Yeah this guy got banned, but I figured I'd post up the material I PMed to him in case anyone else was interested.
Anyone for negative order kinetics, I have a nice little graph I took a picture of from my camera but I don't have access to webspace to upload it. If you give me your e-mail address I can send it to you. It shows a comparison of -1, 0 and 1/2 order rates.
Basically what ends up happening in rate equations with orders less than 1 is that the normal equations really get screwed with, because extrapolating from them leads to a negative reactant concentration, which is impossible. What you'll see in the graph is instead of the concentrations going down like shown, they eventually end up even-ing out because there are limits put on the equations, specifically that t <= CAo/k, but again that gets into math way too complicated for mcatty.
To make it even more confusing, negative order rate laws have the partial pressure of the reactants as a variable, and remember that since the concentration of the reactant changes, all of this has to be integrated over time. What happens in the reactions that my book shows is that it will end up with one partial pressure displaying first order kinetics, and one equation displaying negative order kinetics.

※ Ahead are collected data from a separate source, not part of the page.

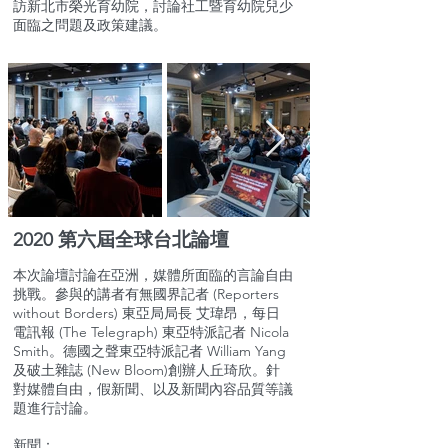
訪新北市榮光育幼院，討論社工暨育幼院兒少
面臨之問題及政策建議。
2020 第六屆全球台北論壇
本次論壇討論在亞洲，媒體所面臨的言論自由
挑戰。參與的講者有無國界記者 (Reporters
without Borders) 東亞局局長 艾瑋昂，每日
電訊報 (The Telegraph) 東亞特派記者 Nicola
Smith。德國之聲東亞特派記者 William Yang
及破土雜誌 (New Bloom)創辦人丘琦欣。針
對媒體自由，假新聞、以及新聞內容品質等議
題進行討論。
新聞：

This occurs in packed bed catalytic reactors, which are reactors full of catalyst pellets in them. Lets say that we have two species. We have Reactant A and product B. At the beginning of the reaction, the rate is dependant on the amount of surface area of the catalyst that reactant A covers. As product B is produced, it begins to absorb the catalyst and block reactant A. As this happens, the reactant A keeps losing catalyst area, so the reaction slows down. Therefor A operates with positive order kinetics, and B operates with negative order kinetics. This ends up giving you a rate law something like r = KaPa/KbPb.
There are also "poisons" to a reaction. In this case, it would mean throwing another species C into the mix, whose only purpose is to take up catalyst space.
Crazy isn't it? Probably way too much detail then you needed but there it is.